Gandhi practiced two types of Satyagraha in his mass campaigns. The first was civil disobedience, which entailed breaking a law and courting arrest. When we today hear this term, our minds tend to stress the “disobedience” part of it. But for Gandhi, “civil” was just as important. He used “civil” here not just in its meaning of “relating to citizenship and government” but also in its meaning of “civilized” or “polite.” And that’s exactly what Gandhi strove for.

The second form of mass Satyagraha was noncooperation.

This is just what it sounds like. Noncooperation meant refusing to cooperate with the opponent, refusing to submit to the injustice being fought. It took such forms as strikes, economic boycotts, and tax refusals.

Of course, noncooperation and civil disobedience overlapped. Noncooperation too was to be carried out in a “civil” manner. Here too, Gandhi’s followers had to cheerfully face beating, imprisonment, confiscation of their property—and it was hoped that this willing suffering would cause a “change of heart.”

Gandhi saw that the power of any tyrant depends entirely on people being willing to obey. The tyrant may get people to obey by threatening to throw them in prison, or by holding guns to their heads. But the power still resides in the obedience, not in the prison or the guns.

Now, what happens if those people begin to say, “We’re not afraid of prison. We’re even willing to die. But we’re not willing to obey you any longer.”
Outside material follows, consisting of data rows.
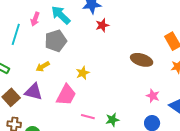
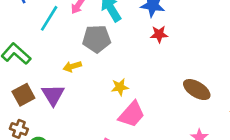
purple triangle: (34, 92) -> (53, 95), turned 30
pink trapezoid: (66, 95) -> (132, 114), moved

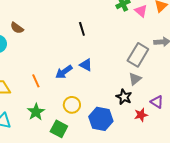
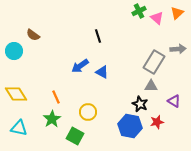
blue arrow: (64, 72) -> (80, 66), moved
gray triangle: (135, 79) -> (151, 86), turned 40
orange line: (36, 81) -> (56, 97), moved
purple triangle: (157, 102) -> (174, 101), moved
blue hexagon: (101, 119) -> (130, 126), moved

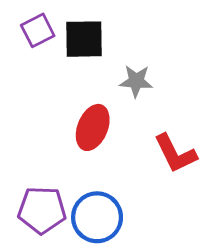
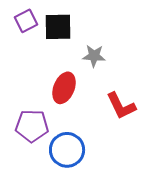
purple pentagon: (42, 210) -> (32, 126), moved

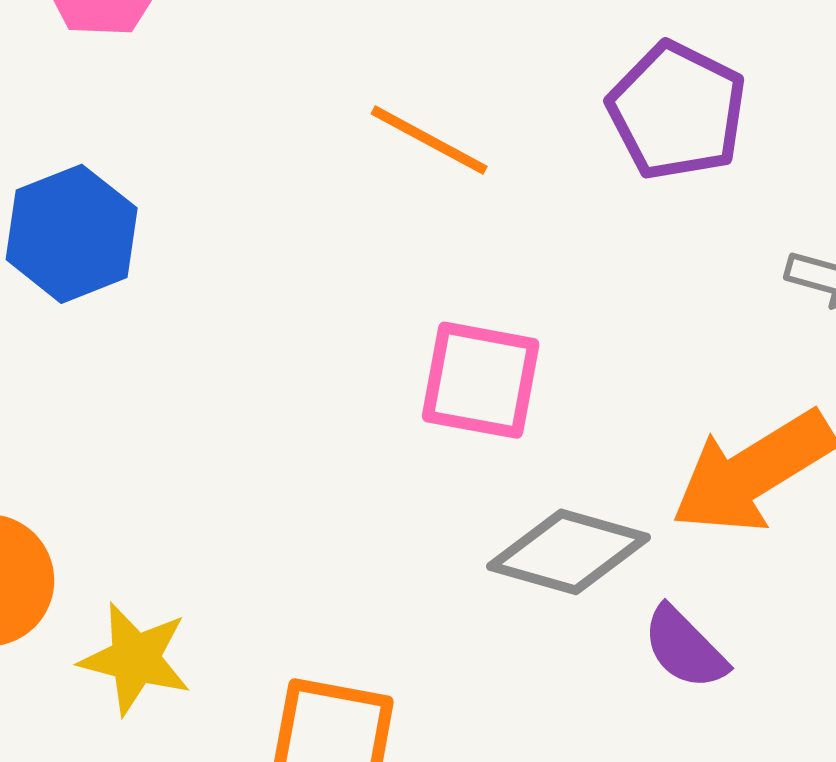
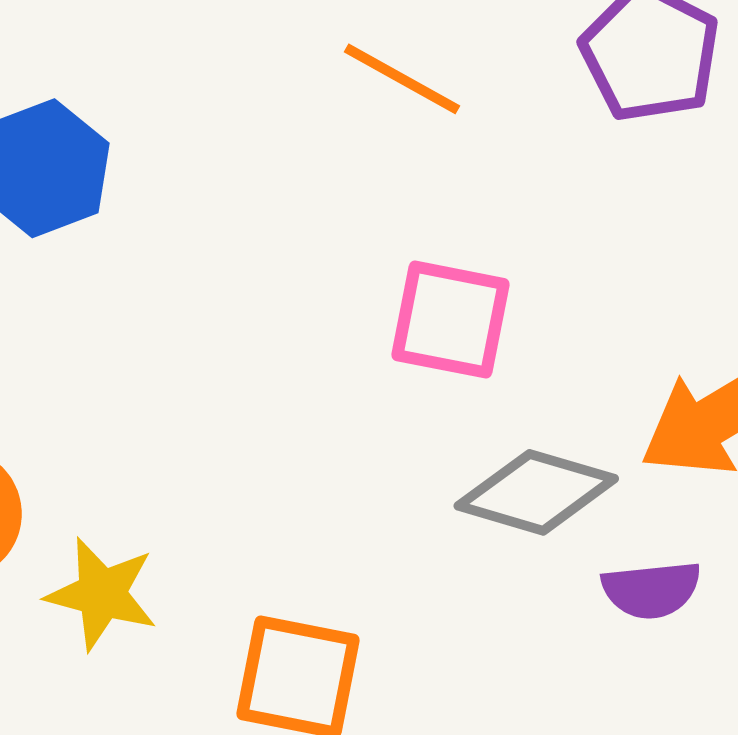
purple semicircle: (685, 648) -> (651, 590), turned -52

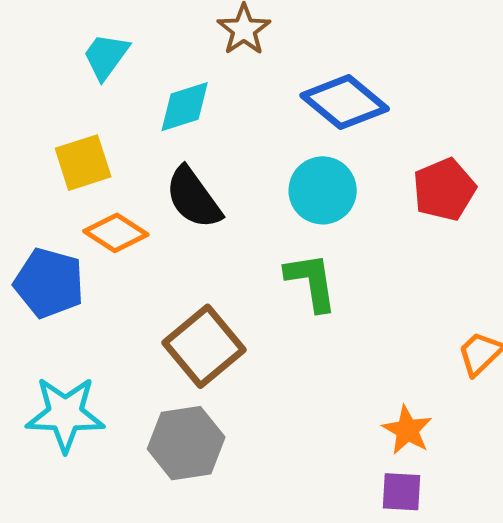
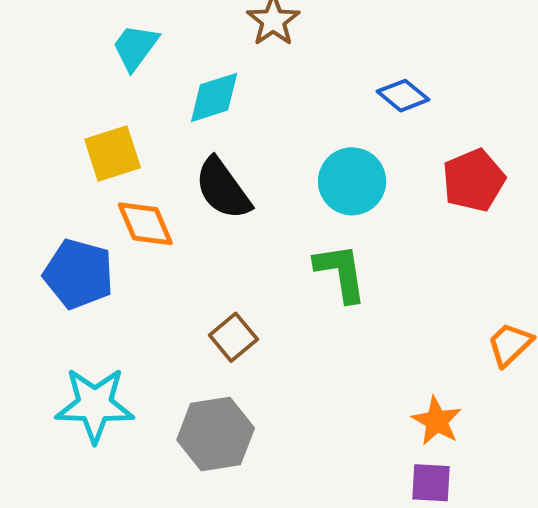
blue diamond: (345, 102) -> (403, 96), moved, size x0.6
orange diamond: (116, 233) -> (145, 224), turned 34
brown square: (204, 346) -> (233, 337), size x0.6

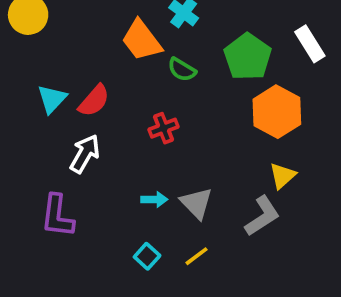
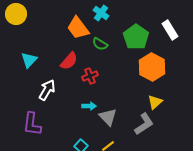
red semicircle: (94, 101) -> (69, 61), moved
cyan arrow: (154, 199) -> (89, 106), moved

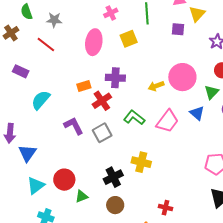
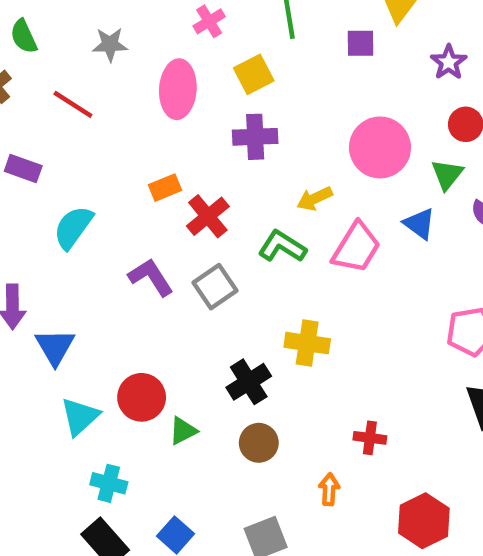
gray star: (54, 20) -> (110, 44), moved
purple cross: (115, 78) -> (255, 137), moved
yellow arrow: (156, 86) -> (315, 199), moved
It’s very simple. The tyrant has no power. He may rant and scream and hurt and destroy—but if the people hold to it, he’s finished.

Gandhi said, “I believe that no government can exist for a single moment without the cooperation of the people, willing or forced, and if people suddenly withdraw their cooperation in every detail, the government will come to a standstill.”

That was Gandhi’s concept of power—the one he’s accused of not having. It’s a hard one to grasp, for those used to seeing power in the barrel of a gun. Their filters do not pass it. And so they call Gandhi idealistic, impractical.

If all this stuff does pass through your filter, you may be well on your way to understanding Gandhi.

With Love,

Dhiraj Srivastava


8 comments:

Sweet Angel said...

Hi

I knew most of the concepts mentined in your blog as read or learnt during childhood, however I have never thought of this side Gandhiji's notion. May be life of this man is gigantic to be covered in one blog... so looking forward for more in sequence of this kind.

Shuchi

Anonymous said...

Hi Dhiraj,

While browsing though some of the blogs I have found your blog which is very interesting and of new concept altogether.

I have read your other blog also, very nice & humorous....

Ruchi

Anonymous said...

Hi Dheeraj,

Nice blog.

jas

Dhiraj Srivastava said...

Hi,

Ruchi and Jas.. thanks for stopping and reading my blogs..

Cheers

Dhiraj

Anonymous said...

Hi Dhiraj

It was worth reading. Looking forward for ur next blog. Small suggesstion-try to use less number of words.

Jas

Dhiraj Srivastava said...

Hi Jas,

:-) thanks for ur suggestion. Infact I knew at the time of writing thats its bit long. But again u see I was writing about Gandhiji..

Don't worry I am working on very good stuff going on now a days.. it will be very brief and contended..

Keep Reading..

Cheers !!

Dhiraj

Satyandra Taliyan said...

Good Blog, keep writing, must required a lot of research for a people like Gandhi. Good stuff.

Unknown said...

the content was really good...but try to make it short and concise so that it takes shorter time to go thru it....keep writing buddy!